> _Assignment_
Look through the entries below for the line with "These benefits make" and the line with "Cupcakes with Easy Cream", then give again exactly those two lines and all lines between them, minus the pictures.

(Stored dataset items)
+ + +
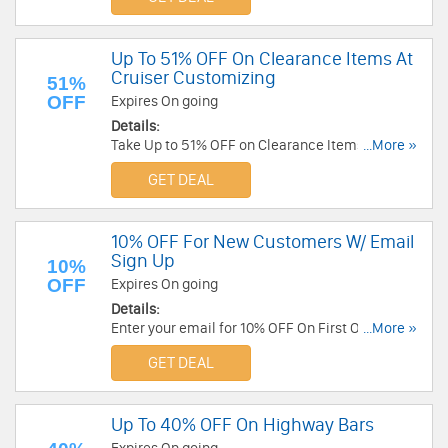
Up To 51% OFF On Clearance Items At
Cruiser Customizing
51%
OFF
Expires On going
Details:
Take Up to 51% OFF on Clearance Items at
...More »
Cruiser Customizing . Save Now!
GET DEAL
10% OFF For New Customers W/ Email
Sign Up
10%
OFF
Expires On going
Details:
Enter your email for 10% OFF On First Order.
...More »
Check it now!
GET DEAL
Up To 40% OFF On Highway Bars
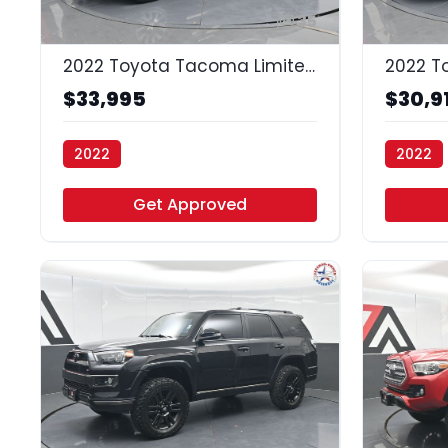
35
2022 Toyota Tacoma Limited
2022 T
$33,995
$30,9
2022
2022
Vamos Auto - Houston
Vamos A
Get Approved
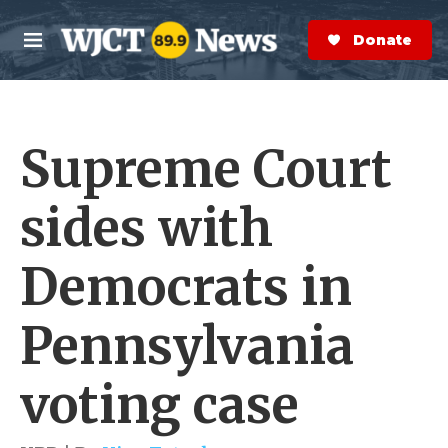
Skip to main content
S
e
Donate Now
M
a
e
r
n
c
u
h
Supreme Court
e
r
y
sides with
Democrats in
Pennsylvania
voting case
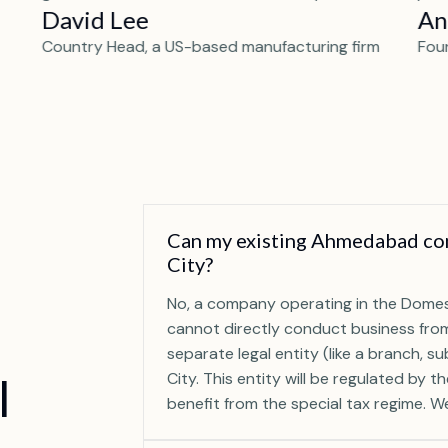
David Lee
An
Country Head, a US-based manufacturing firm
Fou
Can my existing Ahmedabad com
City?
No, a company operating in the Domes
cannot directly conduct business from
separate legal entity (like a branch, s
I
City. This entity will be regulated by t
benefit from the special tax regime. We 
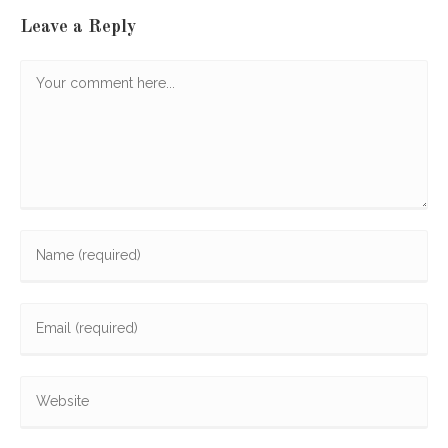
Leave a Reply
Comment
Enter
your
name
Enter
or
your
username
email
to
Enter
address
comment
your
to
website
comment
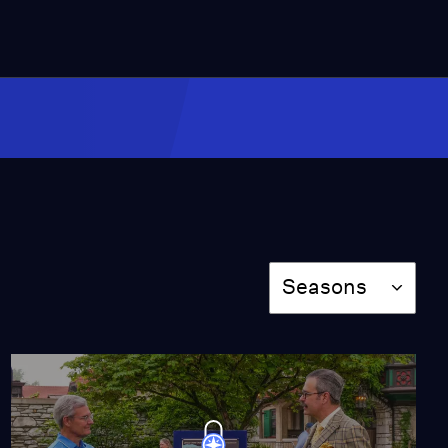
2:02
Appraisal: 1960 Ansel
Adams Portfolio III:
Yosemite Valley
Video
3:42
Appraisal: 1986 Pleasant
Co. Molly Doll in Original
Clothes
Video
Season
3:30
Seasons
Appraisal: Harold
Newton Oil on
Fiberboard, ca. 1975
Video
2:26
Appraisal: French Art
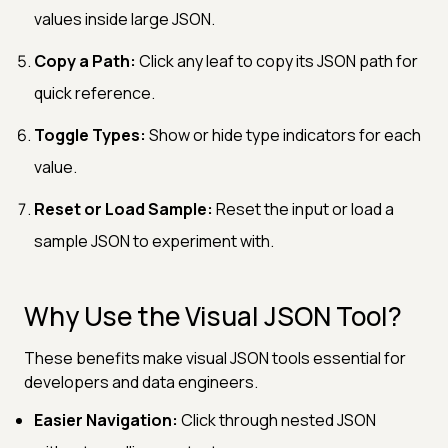
values inside large JSON.
Copy a Path:
Click any leaf to copy its JSON path for
quick reference.
Toggle Types:
Show or hide type indicators for each
value.
Reset or Load Sample:
Reset the input or load a
sample JSON to experiment with.
Why Use the Visual JSON Tool?
These benefits make visual JSON tools essential for
developers and data engineers.
Easier Navigation:
Click through nested JSON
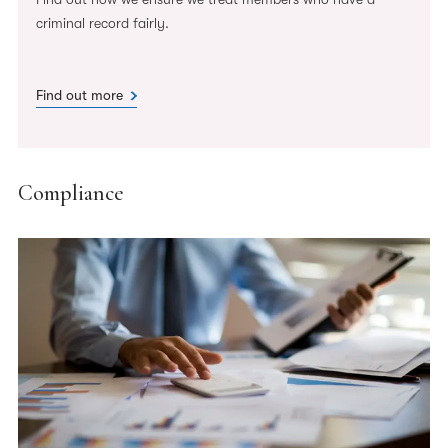
criminal record fairly.
Find out more
Compliance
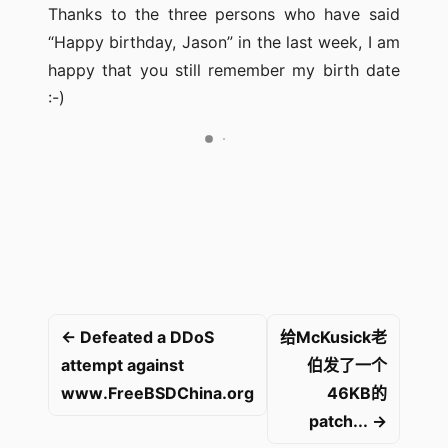
Thanks to the three persons who have said
“Happy birthday, Jason” in the last week, I am
happy that you still remember my birth date
:-)
← Defeated a DDoS
给McKusick老
attempt against
伯发了一个
www.FreeBSDChina.org
46KB的
patch... →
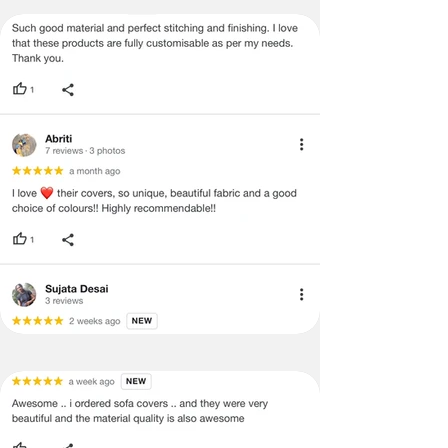
be mentioned on the product detail
page of the website.
Terms & Conditions
·
A used or damaged/ the tampered
product will not be eligible for
return/refund or exchange.
·
Item must have the original packing,
labels, and tags intact, the altered
and illegible serial number will also
void return.
·
Our team will check the item for any
quality issues or any particular
concerns as mentioned by you.
·
Please cooperate with our customer
support team for a smooth
refund/exchange process.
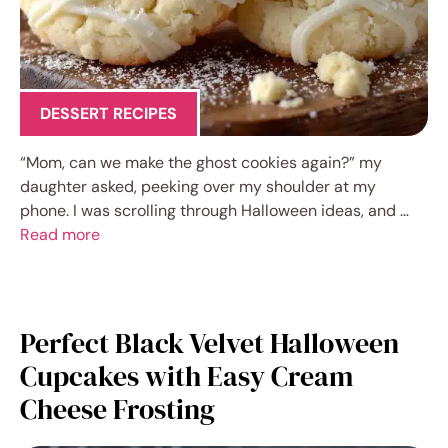
DESSERT RECIPES
“Mom, can we make the ghost cookies again?” my
daughter asked, peeking over my shoulder at my
phone. I was scrolling through Halloween ideas, and …
Read more
Perfect Black Velvet Halloween
Cupcakes with Easy Cream
Cheese Frosting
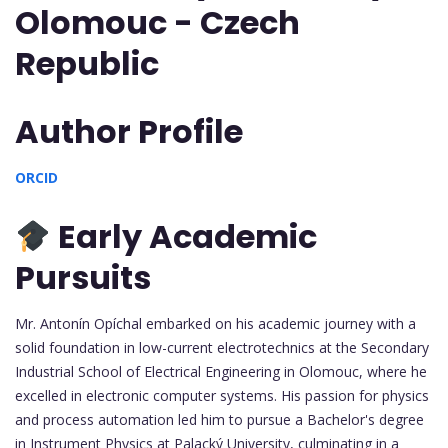
Olomouc - Czech
Republic
Author Profile
ORCID
Early Academic
Pursuits
Mr. Antonín Opíchal embarked on his academic journey with a
solid foundation in low-current electrotechnics at the Secondary
Industrial School of Electrical Engineering in Olomouc, where he
excelled in electronic computer systems. His passion for physics
and process automation led him to pursue a Bachelor's degree
in Instrument Physics at Palacký University, culminating in a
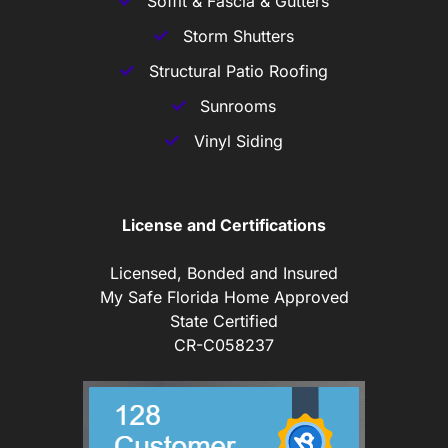
Soffit & Fascia & Gutters
Storm Shutters
Structural Patio Roofing
Sunrooms
Vinyl Siding
License and Certifications
Licensed, Bonded and Insured
My Safe Florida Home Approved
State Certified
CR-C058237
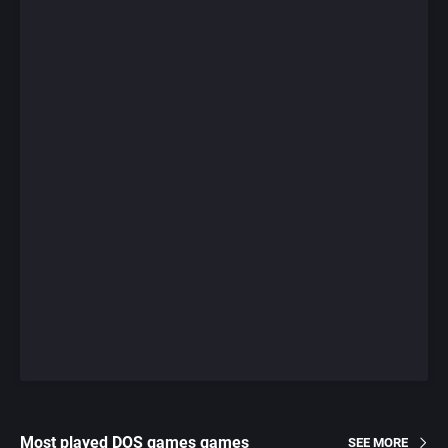
Most played DOS games games
SEE MORE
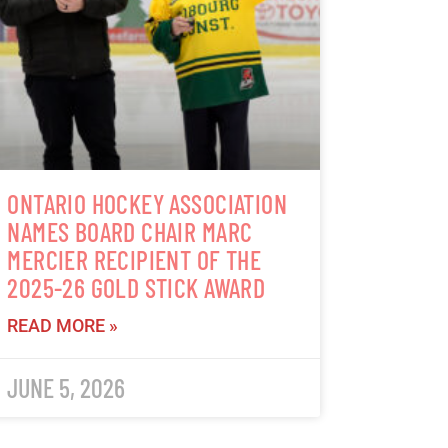
ONTARIO HOCKEY ASSOCIATION
NAMES BOARD CHAIR MARC
MERCIER RECIPIENT OF THE
2025-26 GOLD STICK AWARD
READ MORE »
JUNE 5, 2026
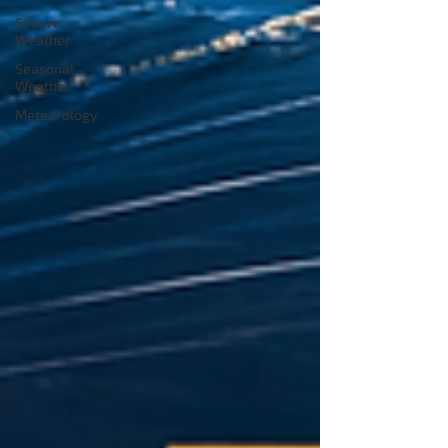
Severe
Weather
Seasonal
Weather
Meteorology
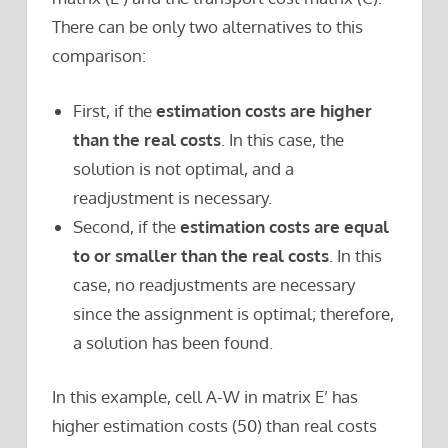
There can be only two alternatives to this
comparison:
First, if the
estimation costs are higher
than the real costs
. In this case, the
solution is not optimal, and a
readjustment is necessary.
Second, if the
estimation costs are equal
to or smaller than the real costs
. In this
case, no readjustments are necessary
since the assignment is optimal; therefore,
a solution has been found.
In this example, cell A-W in matrix E’ has
higher estimation costs (50) than real costs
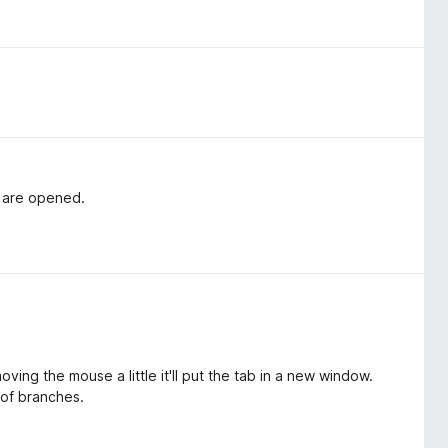
s are opened.
ving the mouse a little it'll put the tab in a new window.
 of branches.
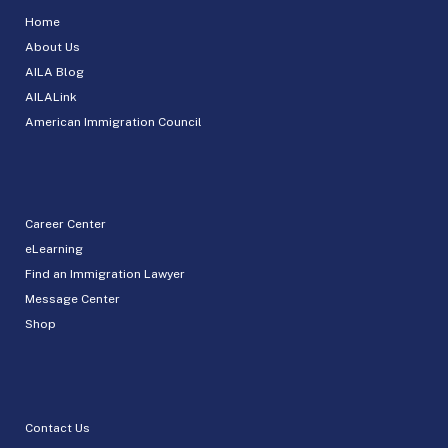
Home
About Us
AILA Blog
AILALink
American Immigration Council
Career Center
eLearning
Find an Immigration Lawyer
Message Center
Shop
Contact Us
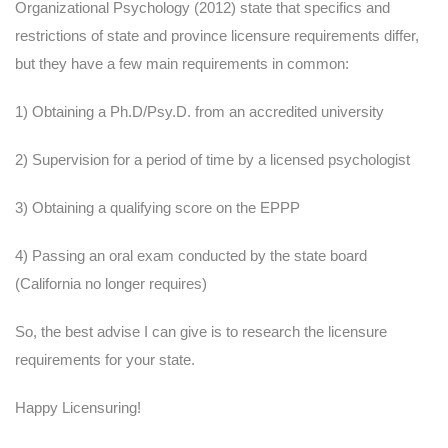
Organizational Psychology (2012) state that specifics and
restrictions of state and province licensure requirements differ,
but they have a few main requirements in common:
1) Obtaining a Ph.D/Psy.D. from an accredited university
2) Supervision for a period of time by a licensed psychologist
3) Obtaining a qualifying score on the EPPP
4) Passing an oral exam conducted by the state board
(California no longer requires)
So, the best advise I can give is to research the licensure
requirements for your state.
Happy Licensuring!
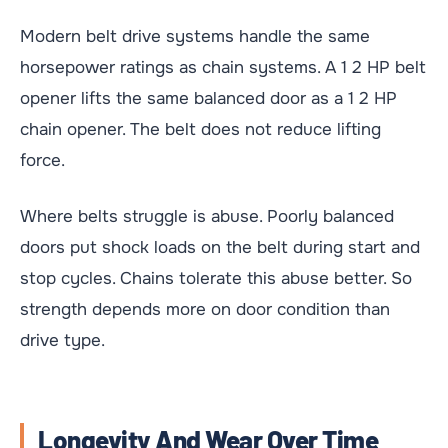
Modern belt drive systems handle the same
horsepower ratings as chain systems. A 1 2 HP belt
opener lifts the same balanced door as a 1 2 HP
chain opener. The belt does not reduce lifting
force.
Where belts struggle is abuse. Poorly balanced
doors put shock loads on the belt during start and
stop cycles. Chains tolerate this abuse better. So
strength depends more on door condition than
drive type.
Longevity And Wear Over Time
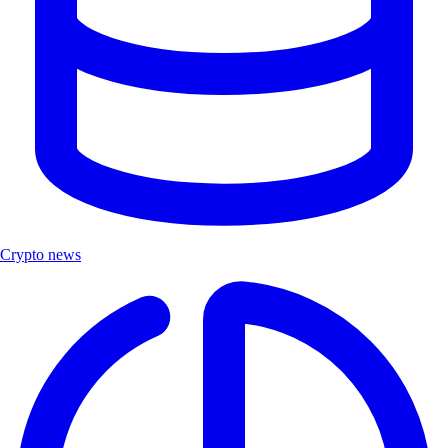
Crypto news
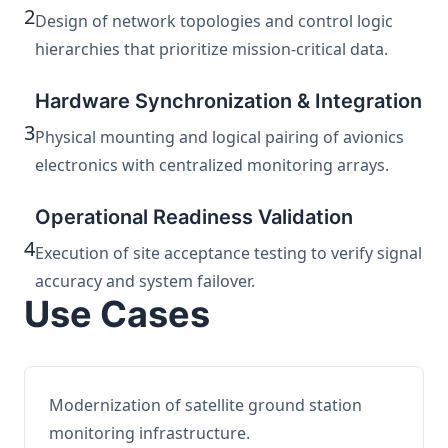
2
Design of network topologies and control logic
hierarchies that prioritize mission-critical data.
Hardware Synchronization & Integration
3
Physical mounting and logical pairing of avionics
electronics with centralized monitoring arrays.
Operational Readiness Validation
4
Execution of site acceptance testing to verify signal
accuracy and system failover.
Use Cases
Modernization of satellite ground station
monitoring infrastructure.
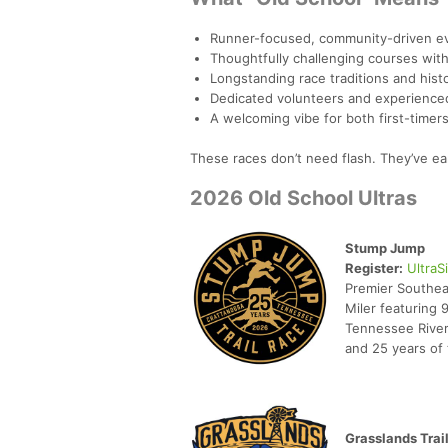
Runner-focused, community-driven e
Thoughtfully challenging courses with 
Longstanding race traditions and hist
Dedicated volunteers and experienced
A welcoming vibe for both first-time
These races don’t need flash. They’ve ear
2026 Old School Ultras
Stump Jump
Register:
UltraS
Premier Southea
Miler featuring 
Tennessee River
and 25 years of t
Grasslands Trai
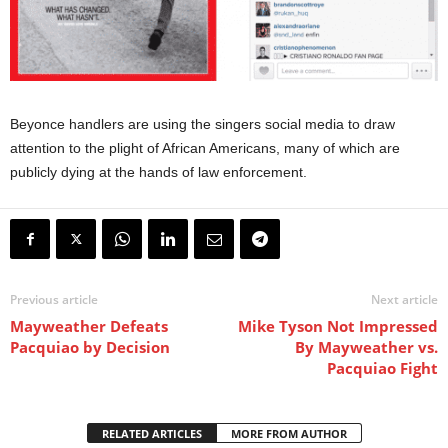
Beyonce handlers are using the singers social media to draw
attention to the plight of African Americans, many of which are
publicly dying at the hands of law enforcement.
Previous article
Next article
Mayweather Defeats
Mike Tyson Not Impressed
Pacquiao by Decision
By Mayweather vs.
Pacquiao Fight
RELATED ARTICLES
MORE FROM AUTHOR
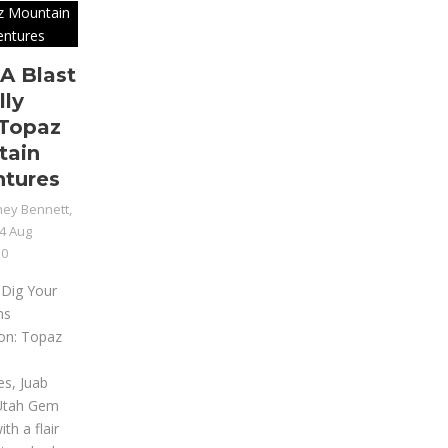
A Blast
lly
Topaz
tain
tures
ey Bennett,
4 Aug
0
 Dig Your
ms
ion: Topaz
n
es, Juab
Utah Gem
th a flair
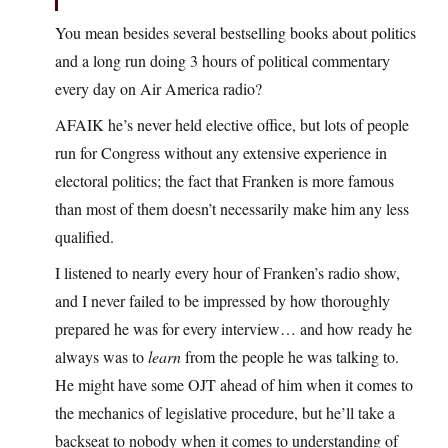
You mean besides several bestselling books about politics
and a long run doing 3 hours of political commentary
every day on Air America radio?
AFAIK he’s never held elective office, but lots of people
run for Congress without any extensive experience in
electoral politics; the fact that Franken is more famous
than most of them doesn’t necessarily make him any less
qualified.
I listened to nearly every hour of Franken’s radio show,
and I never failed to be impressed by how thoroughly
prepared he was for every interview… and how ready he
always was to
learn
from the people he was talking to.
He might have some OJT ahead of him when it comes to
the mechanics of legislative procedure, but he’ll take a
backseat to nobody when it comes to understanding of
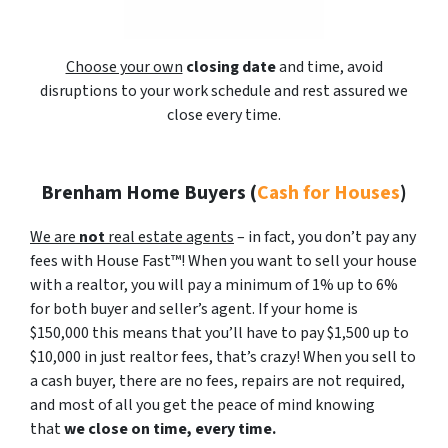
Choose your own
closing date
and time, avoid
disruptions to your work schedule and rest assured we
close every time.
Brenham Home Buyers
(
Cash for Houses
)
We are
not
real estate agents
– in fact, you don’t pay any
fees with House Fast™! When you want to sell your house
with a realtor, you will pay a minimum of 1% up to 6%
for both buyer and seller’s agent. If your home is
$150,000 this means that you’ll have to pay $1,500 up to
$10,000 in just realtor fees, that’s crazy! When you sell to
a cash buyer, there are no fees, repairs are not required,
and most of all you get the peace of mind knowing
that
we close on time, every time.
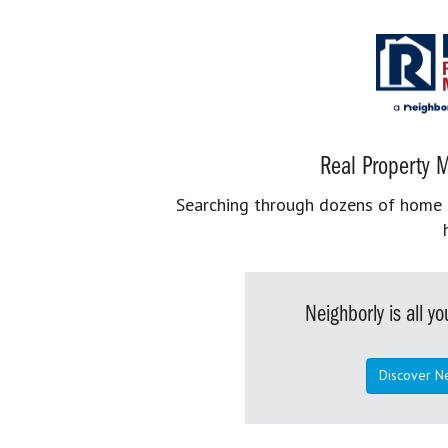
Real Property M
Searching through dozens of home se
Neighborly is all 
Discover N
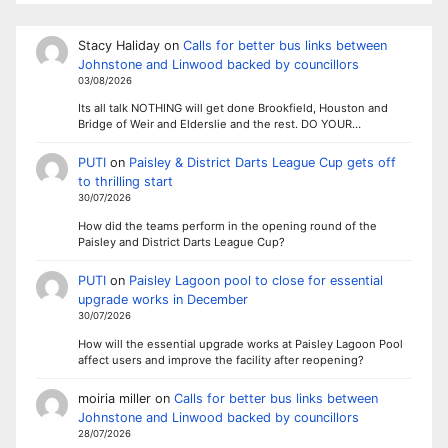
Stacy Haliday
on
Calls for better bus links between
Johnstone and Linwood backed by councillors
03/08/2026
Its all talk NOTHING will get done Brookfield, Houston and
Bridge of Weir and Elderslie and the rest. DO YOUR…
PUTI
on
Paisley & District Darts League Cup gets off
to thrilling start
30/07/2026
How did the teams perform in the opening round of the
Paisley and District Darts League Cup?
PUTI
on
Paisley Lagoon pool to close for essential
upgrade works in December
30/07/2026
How will the essential upgrade works at Paisley Lagoon Pool
affect users and improve the facility after reopening?
moiria miller
on
Calls for better bus links between
Johnstone and Linwood backed by councillors
28/07/2026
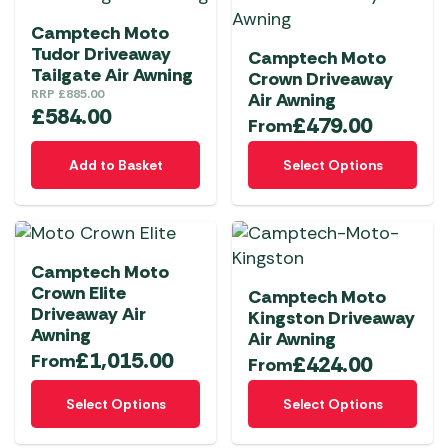
Camptech Moto
Tudor Driveaway
Camptech Moto
Tailgate Air Awning
Crown Driveaway
RRP
£
885.00
Air Awning
£
584.00
£
479.00
From
This
Add to Basket
Select Options
product
has
multiple
variants.
Camptech Moto
The
Crown Elite
Camptech Moto
options
Driveaway Air
Kingston Driveaway
may
Awning
Air Awning
be
£
1,015.00
From
£
424.00
From
chosen
This
This
on
Select Options
Select Options
product
product
the
has
has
+ + +
> _The completed task_
These benefits make visual JSON tools essential for
developers and data engineers.
Easier Navigation:
Click through nested JSON
criminal record fairly.
Find out more
Compliance
Thanks to the three persons who have said
“Happy birthday, Jason” in the last week, I am
happy that you still remember my birth date
:-)
← Defeated a DDoS
给McKusick老
attempt against
伯发了一个
www.FreeBSDChina.org
46KB的
patch... →
be mentioned on the product detail
page of the website.
Terms & Conditions
·
A used or damaged/ the tampered
product will not be eligible for
return/refund or exchange.
·
Item must have the original packing,
labels, and tags intact, the altered
and illegible serial number will also
void return.
·
Our team will check the item for any
quality issues or any particular
concerns as mentioned by you.
·
Please cooperate with our customer
support team for a smooth
refund/exchange process.
DESSERT RECIPES
“Mom, can we make the ghost cookies again?” my
daughter asked, peeking over my shoulder at my
phone. I was scrolling through Halloween ideas, and …
Read more
Perfect Black Velvet Halloween
Cupcakes with Easy Cream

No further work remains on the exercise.